Construction of ferroptosis-associated signature gene model. (a) Forest map of eight ferroptosis-associated genes correlated with the survival of patients with HNSCC was obtained using the univariate Cox regression analysis. (b) Forest maps of six ferroptosis-related genes (FRGs) were generated using the multivariate Cox regression analysis. (c–h) Kaplan-Meier survival curves of the high-expression and low-expression groups of six FRGs.

Figure 3

Validation of the prognostic model. (a, b) The Kaplan-Meier survival analysis of the high-risk and low-risk groups in The Cancer Genome Atlas (TCGA) and GSE65858 datasets. (c, d) Principal component analysis of the high-score and low-score groups in TCGA and GSE65858 datasets. (e, f) The area under the curve values for the 1-year, 3-year, and 5-year survival rates of TCGA and GSE65858 datasets. (g, h) The risk score distribution curve of high-risk and low-risk groups in TCGA and GSE65858 datasets. (i, j) Scatter plot indicating the association between survival time and risk score in TCGA and GSE65858 datasets.

Figure 4

The decision curve analysis (DCA) results showed a benefit in 1-year (a), 3-year (b), and 5-year (c) survival for patients in this prediction model.

Figure 5

Independent prognostic factor analysis. Results of the univariate Cox regression analysis to determine the association between overall survival rate and clinical characteristics in The Cancer Genome Atlas (TCGA) cohort (a) and GSE65858 datasets (b). The receiving operating characteristic curve was generated based on the risk score and clinical characteristics of TCGA (c) and GSE65858 (d) datasets.

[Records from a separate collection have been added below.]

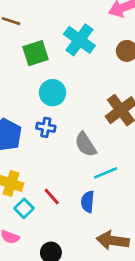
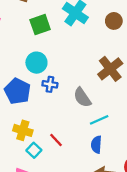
cyan circle: (52, 93) -> (36, 63), moved
blue semicircle: (88, 202) -> (96, 145), moved

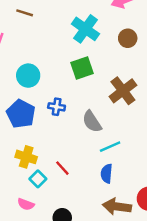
green square: (40, 25) -> (82, 68), moved
cyan circle: (36, 63) -> (28, 76), moved

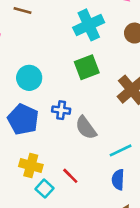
cyan cross: (86, 29) -> (89, 25), turned 32
gray semicircle: (92, 122) -> (86, 128), moved

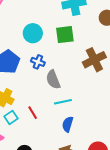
cyan circle: (29, 78) -> (33, 33), moved
cyan line: (121, 150) -> (63, 102), moved

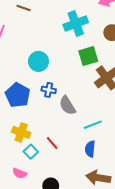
green square: (65, 35) -> (88, 56), moved
cyan line: (63, 102) -> (93, 125), moved

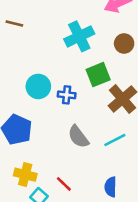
blue cross: (49, 90) -> (67, 95), moved
cyan line: (93, 125) -> (115, 140), moved

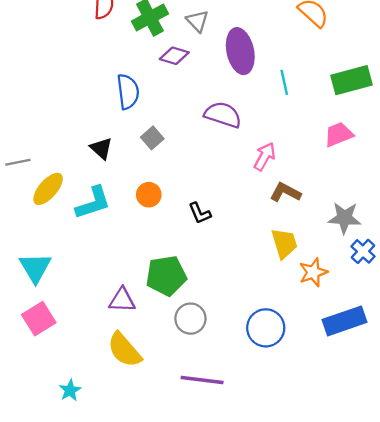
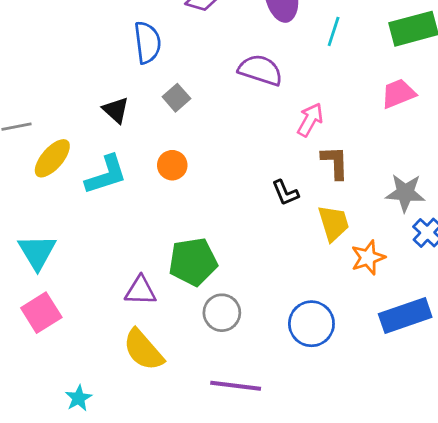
cyan line: (284, 82) -> (334, 31), turned 30
brown L-shape: (285, 192) -> (335, 162), turned 60
black L-shape: (200, 213) -> (285, 193), moved

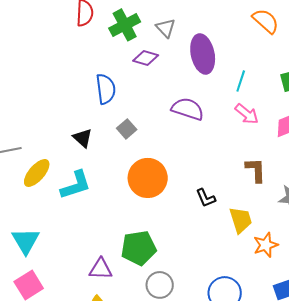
pink arrow: (310, 120) -> (247, 114), moved, turned 100
brown L-shape: (335, 162) -> (256, 170), moved
orange circle: (172, 165) -> (148, 178), moved, size x1.8

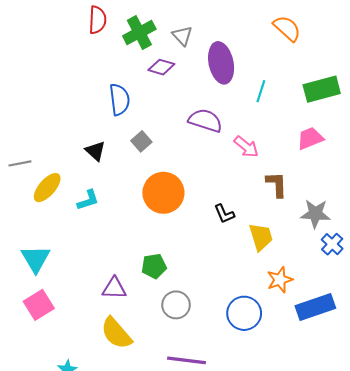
pink arrow: (247, 114) -> (246, 147), moved
cyan L-shape: (76, 185) -> (88, 200), size x0.7
orange star: (266, 245) -> (280, 280), moved
green pentagon: (139, 248) -> (154, 266), size x0.7

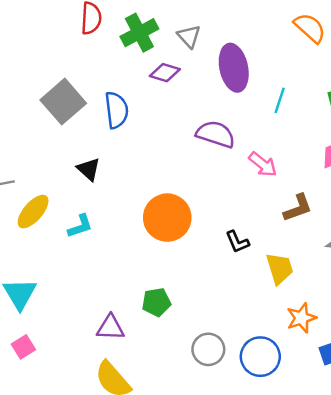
gray square: (141, 141) -> (63, 102), moved, size x1.8
brown L-shape: (277, 184) -> (298, 208), turned 72
pink square: (39, 305) -> (23, 347), size x0.7
gray circle: (176, 305) -> (208, 349), moved

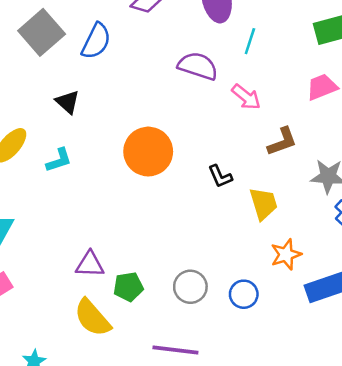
cyan line: (280, 100) -> (250, 41), moved
blue semicircle: (116, 110) -> (96, 41), turned 33
green pentagon: (156, 302) -> (128, 287), moved
blue circle: (260, 357) -> (244, 294), size x0.7

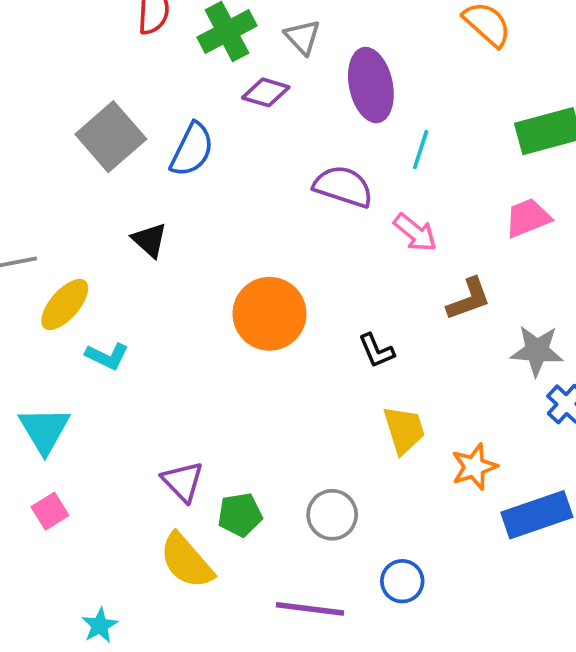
cyan L-shape: (59, 160) -> (107, 356), moved, turned 44
yellow trapezoid: (264, 204) -> (404, 430), moved
purple triangle: (90, 264) -> (183, 482), turned 44
blue circle: (244, 294) -> (402, 581), moved

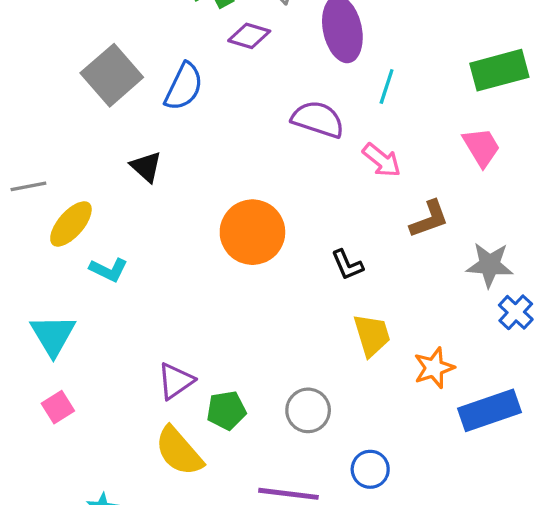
pink trapezoid: (528, 218) -> (481, 147), turned 81
purple triangle: (183, 482) -> (176, 381), turned 39

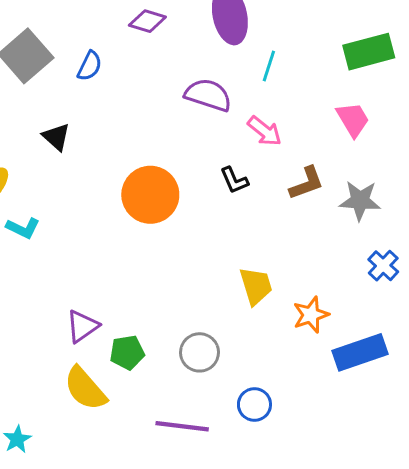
blue semicircle: (184, 87) -> (90, 66), size x0.7
black L-shape: (347, 265) -> (234, 180), moved
gray star: (490, 265) -> (360, 201), moved

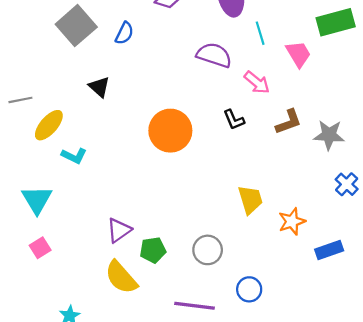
cyan line: (269, 66) -> (260, 33), turned -35
pink trapezoid: (353, 120) -> (298, 54), moved
blue rectangle: (360, 352) -> (329, 250), size x0.7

Results of the multivariate Cox regression analyses to determine the association between overall survival rate and clinical characteristics in TCGA (e) and GSE65858 (f) datasets.

Figure 6

Differential expression of six ferroptosis-related signature genes. (a–f) The expression levels of OTUB1, PRDX6, MAP3K5, ATG5, FTH1, and SOCS1 in the high-risk score and low-risk score groups.

Figure 7

Expression levels of six ferroptosis-related signature genes based on the age (a), P16 status (b), human papillomavirus-in situ hybridization result (c), tumor grade (d), tumor stage (e), and T-stage (f) of patients in The Cancer Genome Atlas (TCGA) cohort.

Figure 8

Biological function analysis of six ferroptosis-related signature genes. (a) Gene Ontology analysis. (b) Construction of protein-protein interaction network. (c) Kyoto Encyclopedia of Genes and Genomes analysis.

Figure 9

CIBERSORT analysis of The Cancer Genome Atlas (TCGA) cohort. (a) Histogram of relative proportions of 22 tumor immune cells (TICs). (b) Correlation among 22 tumor immune cells (TICs).

Figure 10

Association between the distribution of tumor immune cells and expression of ferroptosis-related genes (FRGs) in head neck squamous cell carcinoma. (a) ATG5 was positively associated with the proportion of CD4 resting memory T cells. (c) FTH1 was positively associated with the proportion of M0 macrophages. (b, d–f) FTH1 was negatively correlated with the proportion of resting dendritic cells, M1 macrophages, activated natural killer cells, and activated CD4 memory T cells. (g, h) MAP3K5 was positively associated with the proportion of naive B cells and resting mast cells. (i–l) SOCS1 was positively correlated with the proportion of naive B cells, activated CD4 memory T cells, and CD8 T cells but negatively correlated with the proportion of resting dendritic cells.